Se puede observar en la tabla que existe una buena correspondencia lineal entre los 2 métodos utilizados: los datos obtenidos por HPLC para el total de los metabolitos oxidativos en la orina AFM1 y AFP1 y AFB1 y los aductos AFB-N7-Gua en orina, en comparación con los resultados obtenidos por ELISA que mostraron un coeficiente de correlación de 0,95 y un valor de r2 de 0,90. Sin embargo, la detección de AF por ELISA fue más sensible que la de HPLC.

Discusión

Al realizar la comparación entre los grupos de enfermos de origen viral (HBV, HCV y CHV) y el resto (CHA, IR, ECNH y S) la diferencia fue altamente significativa de P < 0,0002. De aquí se concluye que hay una coincidencia entre la presencia de los virus y de AF. Se obtuvieron resultados interesantes y significativos al comparar la presencia de aflatoxinas en los grupos de riesgo y controles en una población como la de México, en donde existe una alta incidencia de cirrosis, que no siempre esta asociada con alcoholismo y pudiera estar relacionada con la AF. Aunque la alimentación básica del mexicano es el maíz, también consume mucho arroz uno de los alimentos más susceptibles a la contaminación por esta micotoxina.9,10

La determinación AFB1 libre refleja exposiciones previas de 24 a 48 horas, en tanto los metabolitos AFM1 y AFP1 indican medidas de detoxificación metabólica. Cuando se complementan con la detección de aductos de ADN (AFB1-N7-Gua) en orina, muestran la exposición crónica y la tasa de recuperación del ADN de AF fijadas años atrás. La determinación de estos marcadores facilita grandemente las investigaciones en lo relacionado al papel que juegan las aflatoxinas en las enfermedades hepáticas virales.6-8 Estos resultados coinciden con los obtenidos por Groopman y colbs,6 lo que sugiere la importancia de las aflatoxinas como agente etiológico del cáncer hepático primario. Además el aducto AFB-N7-Gua en orina humana, puede ser buen biomarcador molecular del riesgo de daño por AF.5-10

El continuar realizando estudios complementarios con los aductos de ADN como un marcador de exposiciones crónicas, permitirá seleccionar en un futuro una cohorte en la que puedan repetirse las determinaciones de aflatoxina en orina en forma periódica y suministrar datos útiles acerca de la etiología de estas enfermedades.

Summary

Aflotoxin Bl is among the most potent known carcinogens. The presence of this toxine seems to be more frequent in the urine of persons that have suffered from hepatitis B virus infections. A group of 210 patients from the "Salvador Zubiran" Institute of Nutrition, in Mexico, with diagnosis of chronic hepatitis B and C, and viral and alcoholic cirrhosis was studied. Control groups were also included in the study. Urine samples were processed and purified with affinity columns and quantified by ELISA and HPLC. The results revealed that the highest level of aflotoxins obtained corresponded to groups at risk for chronic hepatitis B (50%) followed by those of cirrhosis (26 %) and, finally, by that of hepatitis C (l6.6 %). These results support the validity of the aflatoxin-DNA adducts as a good biomarker of the expression of this carcinogenic and its importance in relation to the studied liver diseases.

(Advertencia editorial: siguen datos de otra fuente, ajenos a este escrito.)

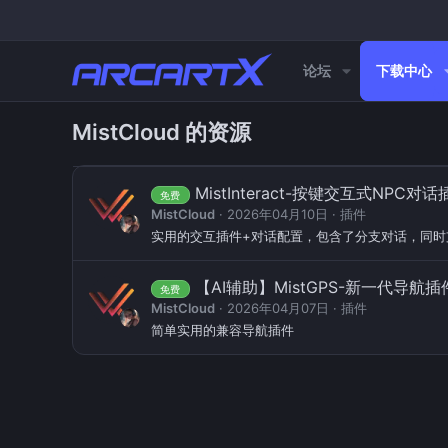
论坛
下载中心
MistCloud 的资源
MistInteract-按键交互式NPC对话插
免费
MistCloud
2026年04月10日
插件
实用的交互插件+对话配置，包含了分支对话，同时支持Ci
【AI辅助】MistGPS-新一代导航
免费
MistCloud
2026年04月07日
插件
简单实用的兼容导航插件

Subject headings: DNA ADDUCTS/urine; AFLOTOXIN Bl/urine; LIVER DISEASES/urine; LIVER NEOPLASMS/prevention and control. 

Referencias bibliográficas

  1. Wanag, Gropman JD. DNA damage by mycotoxins. Mutat Res 1999;424(1-2):167-81.
  2. Yu MW, Chiang YC, Lien JP, Chen CJ. Plasma antioxidant vitamins, chronic hepatitis B virus infection and urinary aflatoxin B1-DNA adducts in healthy males. Carcinogenesis 1997;18(6):1189-94.
  3. Sheu JC. Molecular mechanism of hepatocarcino-genesis. J Gastroenterol Hepatol 1997;12(9-10):5309-5313.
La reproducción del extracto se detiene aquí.